What are the compliance challenges and risks to be aware of?

Peg euro stablecoins must meet Capital reserve, governance, liquidation risk management and periodic reporting requirements according to MiCA and EU supervisory authority guidelines.

Additional requirements such as operational controls, user protection, 1:1 redemption mechanisms under MiCA may increase compliance costs but improve reliability, limiting systemic risk (Source: EBA, 2024, MiCA implementation guidance document).

What will be the impact on 24/7 cross-border payments?

Using MiCA-standardized stablecoins can shorten the time and reduce the cost of cross-border money transfers, thanks to instant, 24/7 settlement, independent of traditional system schedules.

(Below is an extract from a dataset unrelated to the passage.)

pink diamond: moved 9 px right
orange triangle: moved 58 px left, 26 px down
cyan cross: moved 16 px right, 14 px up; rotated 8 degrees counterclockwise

For businesses, this helps optimize cash flow and reduce counterparty risk. For users, cross-border retail transactions can become faster and more transparent, especially when integrated into existing wallets and banking apps.

Relationship between the euro Peg stablecoin and the digital euro?

Bank-issued stablecoins are private products under MiCA, while digital euro is a central bank currency research-led by the ECB, which, if implemented, would have different objectives and frameworks.

Two paths could be complementary: stablecoins fostering payment innovation and programming in the private sector, while a digital euro (if it exists) would focus on the Vai of a public means of payment guaranteed by the central bank (Source: ECB, Digital Euro – Investigation Phase reports, 2023–2024).

Quick comparison with USD Peg stablecoins on the market

The alliance emphasizes providing intra-bloc solutions to reduce dependence on the globally dominant USD - pegged stablecoin.

European agency analysis shows that the majority of stablecoin volumes are pegged to the USD, while the euro accounts for a small share, leaving room for a MiCA-compliant solution, led by European institutions (Source: ECB, 2023; ESMA, 2023).

Outlook 2026–2027: Next steps

The project will complete the compliance framework, technical testing and network acceptance expansion before launching in the second half of 2026.

After launch, the priority is to increase partner coverage, integrate with banking infrastructure, businesses and digital asset platforms, and continue to open up to more members to expand across the EU.

Frequently Asked Questions

Is this euro Peg stablecoin issued by a single bank?

No. It is a consortium of nine European banks, with a new legal entity based in the Netherlands coordinating its development and governance.

When will stablecoins be widely released?

The target is the second half of 2026, following completion of MiCA compliance and regional technical testing.

What payment scenarios will Stablecoins support?

Near-instant, 24/7, cross-border payments and settlements; programmable payments for supply chain ; settlement of digital assets like stocks and cryptocurrencies.

Is the initiative open to other banks to participate?

Yes. The Alliance has stated that it is ready to welcome more banks to join in the next stages.

How is this stablecoin different from a digital euro?

Stablecoins are private products under MiCA, while digital euro is central bank money led by the ECB, with different objectives and legal frameworks.

Source
Disclaimer: The content above is only the author's opinion which does not represent any position of Followin, and is not intended as, and shall not be understood or construed as, investment advice from Followin.